Temporal cohesion focuses on the concurrent or parallel execution behaviour of modules. Modules that execute in sequence with one another executing in the same thread of control are temporally cohesive. Modules that must run in parallel but are executing within the same thread of control are not temporally cohesive.
Contextual cohesion refers to design abstraction. During design engineers should organise the design into different levels of detail; each level used to focus on a different aspect of problem definition. For example, high level design should focus on architecture and design validation; lower level designs should focus on implementation and verification. A cohesive design does not mix high and low level constructs on the same design. For example, focussing on implementation artefacts during architectural design is inappropriate and therefore contextually non-cohesive.
Cohesive modules tend to limit the impact of change, since the change typically affects only the (related) operations/data in a single module; and has no impact on other modules.
Abstraction may be defined as filtering out detail that is unnecessary in the context being considered.
When we build software we are constructing models of the problem domain and manipulating them to provide some benefit to the customer. Context is important because it defines how you view the situation: what is relevant, that is, the abstractions that are useful in that context.
For any particular problem domain there are concepts that are important, and concepts that have no relevance. A good abstraction captures the relevant information about the problem domain, and ignores the superfluous. You could think of this as looking at a problem from a particular viewpoint.
Basing a design on problem domain abstractions provides resilience to change since the concepts of any particular domain are likely to remain stable over time; unlike implementation technologies which are likely to change rapidly.
The Four Groundings are all inter-dependent, but not necessarily mutually inclusive: Although a good problem domain abstraction domain is likely to be cohesive, it can be made incoherent through bad design; a coherent module should provide strong encapsulation, but that can be broken through poor design; strong encapsulation should provide lower coupling, but poor cohesion in the design and poor abstractions may lead to increased coupling.
A good engineer must understand the Four Groundings in detail and how they inter-relate.
‘Perfect’ software development
True development is one that applies the Groundings and Governors:
A design with well-chosen abstractions of problem domain elements, strongly and cohesively encapsulated with low coupling. Such a design is likely to be comprehensible, robust, flexible and mobile.
False development is one that ignores the Groundings and Governors:
An incoherent design, focussing on implementation elements, with poor encapsulation, weak cohesion and high coupling. Such a design is likely to be incomprehensible, rigid, fragile and immobile.
A Perfect development is therefore one that is always True; Imperfect development is one where we use False techniques.
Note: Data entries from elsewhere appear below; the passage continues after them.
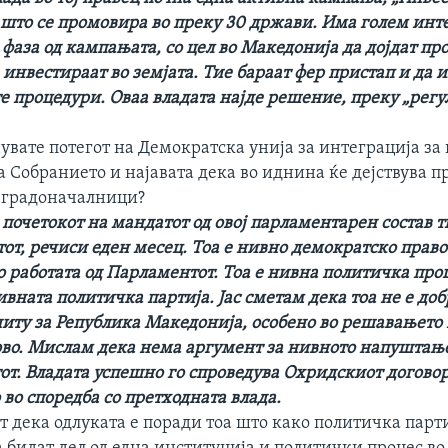
 што се промовира во преку 30 држави. Има голем инте
 фаза од кампањата, со цел во Македонија да дојдат п
инвестираат во земјата. Тие бараат фер пристап и да и
е процедури. Оваа владата најде решение, преку „регу
нувате потегот на Демократска унија за интеграција з
а Собранието и најавата дека во иднина ќе дејствува п
 градоначалници?
а почетокот на мандатот од овој парламентарен состав 
от, речиси еден месец. Тоа е нивно демократско право 
о работата од Парламентот. Тоа е нивна политичка про
ивната политичка партија. Јас сметам дека тоа не е доб
 ниту за Република Македонија, особено во решавањето
сово. Мислам дека нема аргумент за нивното напуштање
от. Владата успешно го спроведува Охридскиот договор
во споредба со претходната влада.
т дека одлуката е поради тоа што како политичка парти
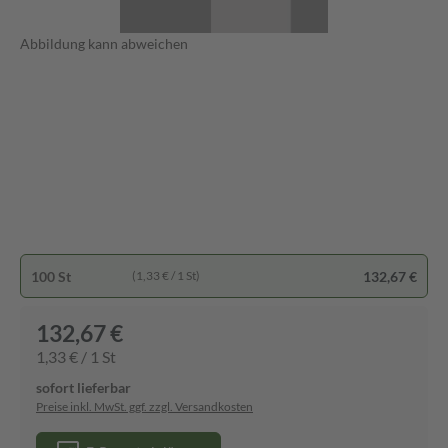
Abbildung kann abweichen
100 St
132,67 €
(1,33 € / 1 St)
132,67 €
1,33 € / 1 St
sofort lieferbar
Preise inkl. MwSt. ggf. zzgl. Versandkosten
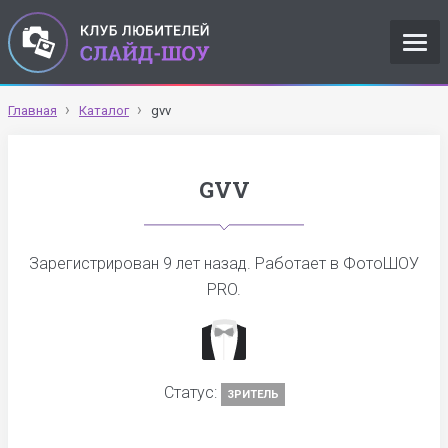
Главная
Каталог
gvv
GVV
Зарегистрирован
9 лет назад
. Работает в ФотоШОУ
PRO.
Статус:
ЗРИТЕЛЬ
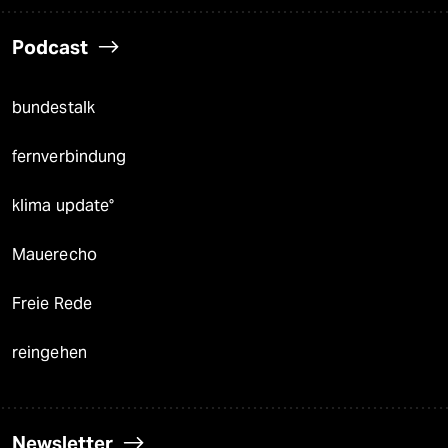
Podcast
bundestalk
fernverbindung
klima update°
Mauerecho
Freie Rede
reingehen
Newsletter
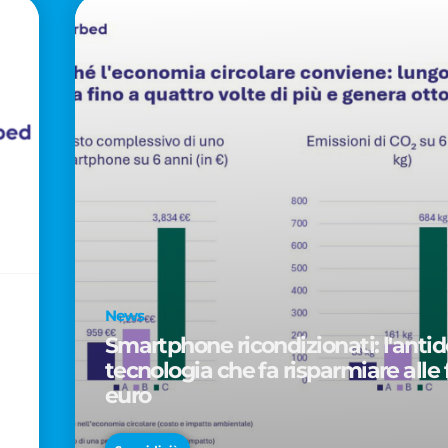
News
Smartphone ricondizionati: l'antido
tecnologia che fa risparmiare alle 
euro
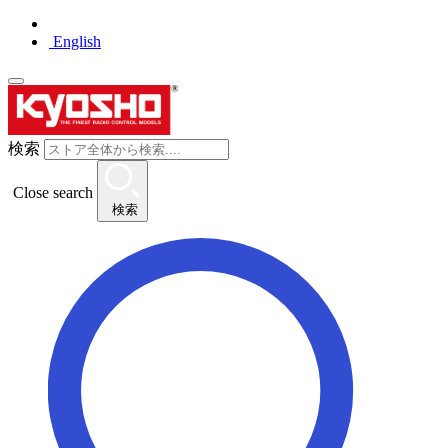
English
検索
Close search
検索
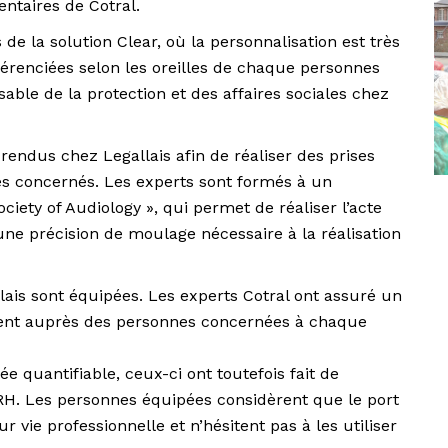
ntaires de Cotral.
 de la solution Clear, où la personnalisation est très
férenciées selon les oreilles de chaque personnes
ble de la protection et des affaires sociales chez
rendus chez Legallais afin de réaliser des prises
iés concernés. Les experts sont formés à un
ociety of Audiology », qui permet de réaliser l’acte
 une précision de moulage nécessaire à la réalisation
llais sont équipées. Les experts Cotral ont assuré un
ment auprès des personnes concernées à chaque
ée quantifiable, ceux-ci ont toutefois fait de
RH. Les personnes équipées considèrent que le port
r vie professionnelle et n’hésitent pas à les utiliser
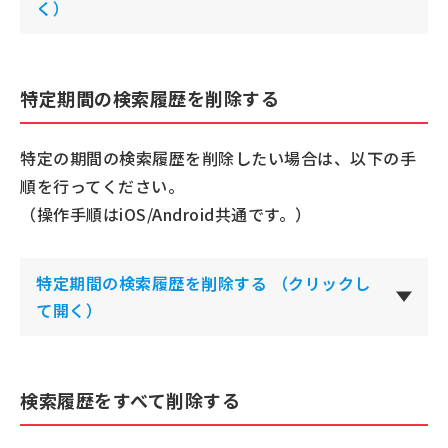
く）
特定期間の検索履歴を削除する
特定の期間の検索履歴を削除したい場合は、以下の手
順を行ってください。
（操作手順はiOS/Android共通です。）
特定期間の検索履歴を削除する （クリックし
て開く）
検索履歴をすべて削除する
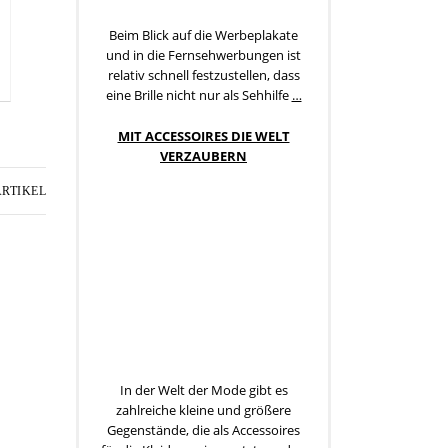
Beim Blick auf die Werbeplakate
und in die Fernsehwerbungen ist
relativ schnell festzustellen, dass
eine Brille nicht nur als Sehhilfe
…
MIT ACCESSOIRES DIE WELT
VERZAUBERN
RTIKEL
In der Welt der Mode gibt es
zahlreiche kleine und größere
Gegenstände, die als Accessoires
Of course, we can always ignore the Groundings and Governors and still produce working software; but this will always be (in Silver’s view) Imperfect.
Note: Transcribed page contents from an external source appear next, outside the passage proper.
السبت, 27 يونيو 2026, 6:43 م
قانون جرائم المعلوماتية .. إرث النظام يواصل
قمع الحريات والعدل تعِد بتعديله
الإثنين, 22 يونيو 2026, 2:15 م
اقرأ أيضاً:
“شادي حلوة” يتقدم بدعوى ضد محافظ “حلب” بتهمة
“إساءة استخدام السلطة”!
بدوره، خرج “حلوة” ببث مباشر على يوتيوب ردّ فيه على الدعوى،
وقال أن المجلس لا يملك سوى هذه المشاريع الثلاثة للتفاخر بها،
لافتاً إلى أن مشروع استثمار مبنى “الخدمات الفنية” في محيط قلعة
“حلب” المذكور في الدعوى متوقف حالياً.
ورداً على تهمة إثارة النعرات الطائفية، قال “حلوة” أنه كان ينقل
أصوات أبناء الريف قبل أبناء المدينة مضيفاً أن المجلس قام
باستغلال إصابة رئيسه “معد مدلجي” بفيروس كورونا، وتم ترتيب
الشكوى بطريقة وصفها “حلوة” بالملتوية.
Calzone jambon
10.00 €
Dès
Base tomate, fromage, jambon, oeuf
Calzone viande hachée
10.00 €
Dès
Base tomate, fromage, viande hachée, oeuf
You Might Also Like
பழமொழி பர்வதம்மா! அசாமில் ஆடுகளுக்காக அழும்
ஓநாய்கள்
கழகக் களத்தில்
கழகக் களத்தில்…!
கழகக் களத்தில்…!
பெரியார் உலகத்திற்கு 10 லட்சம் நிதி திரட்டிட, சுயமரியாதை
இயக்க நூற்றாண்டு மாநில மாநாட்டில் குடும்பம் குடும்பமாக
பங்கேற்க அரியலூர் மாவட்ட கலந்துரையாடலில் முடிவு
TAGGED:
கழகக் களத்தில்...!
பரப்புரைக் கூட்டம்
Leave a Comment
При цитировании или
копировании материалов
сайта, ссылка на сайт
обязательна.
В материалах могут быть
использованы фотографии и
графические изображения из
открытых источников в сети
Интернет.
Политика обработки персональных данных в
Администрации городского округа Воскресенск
Even if we aren’t particularly skilled with the Groundings and Governors as long as we apply them our development will always be True. And we can always improve.
If we always choose the False development (cutting corners) our software can never be Perfect.
As it suggests Perfect development is an ideal; it is something to strive for. We will almost certainly have to compromise our development because of time, resource or money constraints. Wherever possible, though, we should aim for True development.
Perhaps those Elizabethans knew more about software development than we realise, after all.